In [1]:
import argparse
import pandas as pd
import json
import torch
import numpy as np
from tqdm import tqdm
from collections import Counter, defaultdict
import torch.nn as nn
from torch.nn.utils.rnn import pad_sequence
from torch.utils.data import DataLoader, Dataset, TensorDataset


class PoetryLSTM(nn.Module):
    def __init__(self, vocab_size, embedding_dim, hidden_size, num_layers, device, dropout=0.15):
        super().__init__()
        self.hidden_size = hidden_size
        self.num_layers = num_layers
        self.vocab_size = vocab_size
        self.device=device

        self.embedding = nn.Embedding(vocab_size, embedding_dim)
        self.lstm = nn.LSTM(input_size=embedding_dim, hidden_size=hidden_size, num_layers=num_layers, dropout=dropout,
                            batch_first=True)
        self.fc1 = nn.Linear(hidden_size, vocab_size)

    def forward(self, X, h=None, c=None):
        if h is None:
            h, c = self.init_state(X.size(0))
        out = self.embedding(X)
        out, (h, c) = self.lstm(out, (h, c))
        out = out.contiguous().view(-1, self.hidden_size)
        out = self.fc1(out)
        out = out.view(-1, X.size(1), self.vocab_size)
        out = out[:, -1]

        return out, h, c

    def init_state(self, batch_size):
        num_l = self.num_layers
        hidden = torch.zeros(num_l, batch_size, self.hidden_size).to(self.device)
        cell = torch.zeros(num_l, batch_size, self.hidden_size).to(self.device)
        return hidden, cell



class SimpleLSTMPoem:
    def __init__(self, model, rhyme_model):
        self.model = model
        self.rhyme_model = rhyme_model

    def generate_stih(self, lines_n=4, rhyme_scheme='0101', 
                      min_words_line=4, max_words_line=8):

        assert lines_n == len(rhyme_scheme)
        lines, rhyme_words = [], []
        rhyme_scheme = reversed(list(rhyme_scheme))

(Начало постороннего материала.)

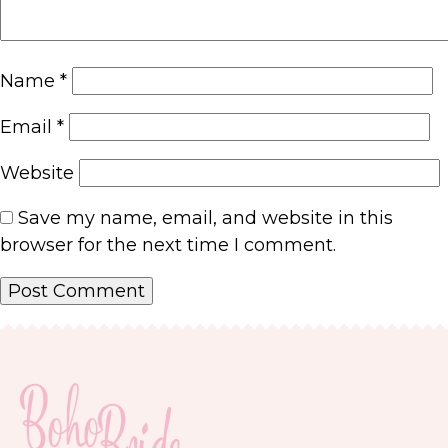
Name
*
Email
*
Website
Save my name, email, and website in this
browser for the next time I comment.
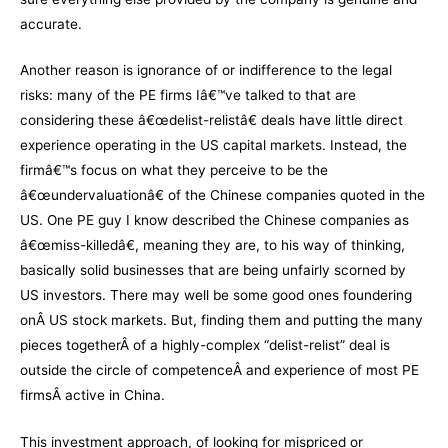
accurate.
Another reason is ignorance of or indifference to the legal
risks: many of the PE firms Iâ€™ve talked to that are
considering these â€œdelist-relistâ€ deals have little direct
experience operating in the US capital markets. Instead, the
firmâ€™s focus on what they perceive to be the
â€œundervaluationâ€ of the Chinese companies quoted in the
US. One PE guy I know described the Chinese companies as
â€œmiss-killedâ€, meaning they are, to his way of thinking,
basically solid businesses that are being unfairly scorned by
US investors. There may well be some good ones foundering
onÂ US stock markets. But, finding them and putting the many
pieces togetherÂ of a highly-complex “delist-relist” deal is
outside the circle of competenceÂ and experience of most PE
firmsÂ active in China.
This investment approach, of looking for mispriced or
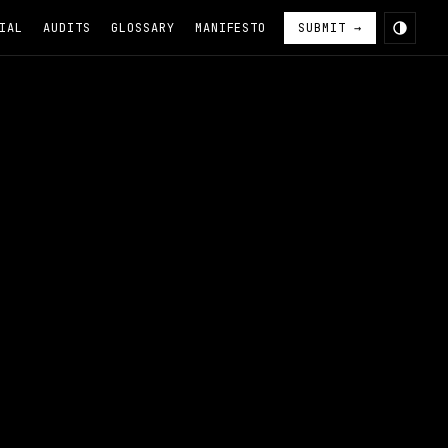
IAL
AUDITS
GLOSSARY
MANIFESTO
SUBMIT →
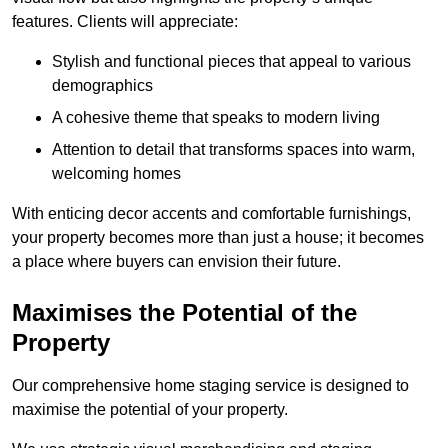
features. Clients will appreciate:
Stylish and functional pieces that appeal to various
demographics
A cohesive theme that speaks to modern living
Attention to detail that transforms spaces into warm,
welcoming homes
With enticing decor accents and comfortable furnishings,
your property becomes more than just a house; it becomes
a place where buyers can envision their future.
Maximises the Potential of the
Property
Our comprehensive home staging service is designed to
maximise the potential of your property.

        # подсчет для каждой строки индекс рифмованной строки
        pred_rhyme, last_rh_ind = [], {}
        for i, rh in enumerate(rhyme_scheme):
            if rh not in last_rh_ind:
                last_rh_ind[rh] = i
                pred_rhyme.append(-1)
                continue
            pred_rhyme.append(last_rh_ind[rh])
            last_rh_ind[rh] = i
        

        # сначала генерируем lines_n последних слов всех строк
        words_end = []
        while len(words_end) < lines_n:
            cur_word_ind = len(words_end)
            if pred_rhyme[cur_word_ind] == -1:
                # нет слова с которым надо рифмоваться
                while True:
                    word_random = vocabr[np.random.randint(0, len(vocab)-1)]
                    next_rhyme = self.rhyme_model.give_rhyme(word_random)
                    if next_rhyme is not None and next_rhyme in vocab:
                        words_end.append(word_random)
                        break
            else:
                word_rhyme_with = words_end[pred_rhyme[cur_word_ind]]
                while True:
                    new_word = self.rhyme_model.give_rhyme(word_rhyme_with)
                    if new_word and new_word in vocab:
                        words_end.append(new_word)
                        break


        # генерация строк (в обратном порядке)
        self.model.eval()
        seed_text = ''
        for i in range(lines_n):
            seed_text += " " + words_end[i]
            n_words_line = np.random.randint(min_words_line, max_words_line)
            for i in range(n_words_line-1):
                token_list = np.ones(10, dtype=int)
                text_token = np.array([vocab[word] for word in seed_text.split()][-10:])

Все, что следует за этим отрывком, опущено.